= Samuel Bruce Rudall =

Australian politician

Samuel Bruce Rudall (7 March 1859 – 3 January 1945) was a lawyer and politician of the State of South Australia.

==History==
Samuel was the elder surviving son of the John Rudall, the first town clerk of Gawler, and the first solicitor to practise there. Samuel was educated at Mr. Smilie's school in Gawler, then St. Peter's College and trained for the law, serving his articles with his father, then with G. and J. Downer. In 1881 he took over his father's practice, and became town clerk of Gawler, a position be held for 32 years. He was elected to the House of Assembly seat of Barossa for the Liberal Party in November 1906 and held the seat until March 1915, the last three years serving as Chairman of Committees.

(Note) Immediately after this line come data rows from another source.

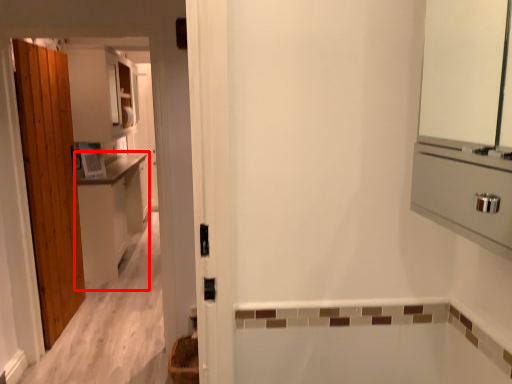 Question: From the image's perspective, where is cabinetry (annotated by the red box) located relative to basket?

Choices:
 (A) above
 (B) below

Answer: (A) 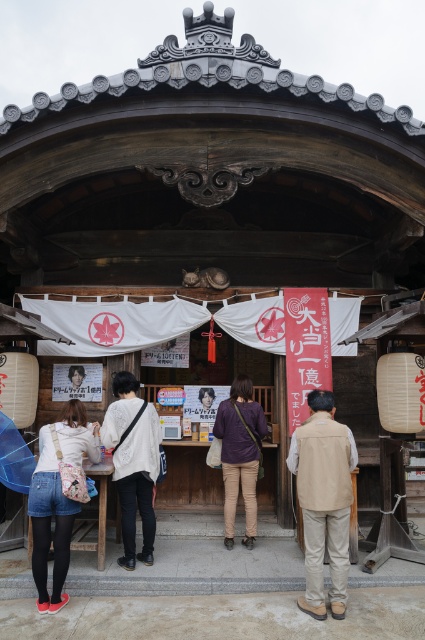 Which of these two, white lace shirt at center or purple cotton shirt at center, stands shorter?

purple cotton shirt at center is shorter.

Does white lace shirt at center have a lesser height compared to purple cotton shirt at center?

Incorrect, white lace shirt at center's height does not fall short of purple cotton shirt at center's.

Image resolution: width=425 pixels, height=640 pixels. What are the coordinates of `white lace shirt at center` in the screenshot? It's located at (133, 461).

Who is taller, denim shorts at lower left or purple cotton shirt at center?

purple cotton shirt at center is taller.

Is denim shorts at lower left above purple cotton shirt at center?

Incorrect, denim shorts at lower left is not positioned above purple cotton shirt at center.

Describe the element at coordinates (50, 524) in the screenshot. The image size is (425, 640). I see `denim shorts at lower left` at that location.

Find the location of a particular element. Image resolution: width=425 pixels, height=640 pixels. denim shorts at lower left is located at coordinates click(50, 524).

Is point (317, 608) closer to viewer compared to point (149, 420)?

Yes.

Is beige fabric vest at lower right shorter than white lace shirt at center?

Yes, beige fabric vest at lower right is shorter than white lace shirt at center.

Which is behind, point (342, 486) or point (158, 467)?

The point (158, 467) is more distant.

Identify the location of beige fabric vest at lower right. This screenshot has height=640, width=425. (323, 500). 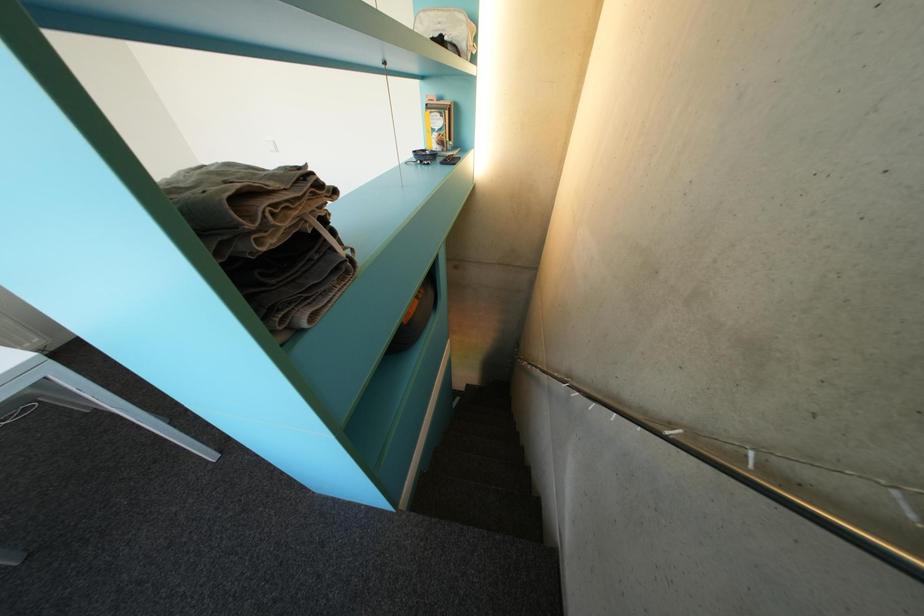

From 1885 to 1902 he was a director of James Martin & Co., Ltd., owners of the Phoenix Foundry in Gawler. He was a longtime president of the Gawler Institute, and in 1899 president of the Gawler Literary Society. and three years later he became the first president of the Gawler Union Parliament. He was a keen Freemason.

==Family==
Rudall married Margaret McNeil of Ashfield, New South Wales ( – 1923) on 18 December 1884. Children were
- Reginald John Rudall (27 September 1885 – 1 January 1955), a South Australian MHA and MLC
- Maude Bryce Rudall of Adelaide.
He married again, to the widow Alice Maria Warren, on 6 October 1923. She was a daughter of H. E. Downer, and owned a country residence "Nara" in Stirling, to which they retired, and where many years later he died, after a long illness.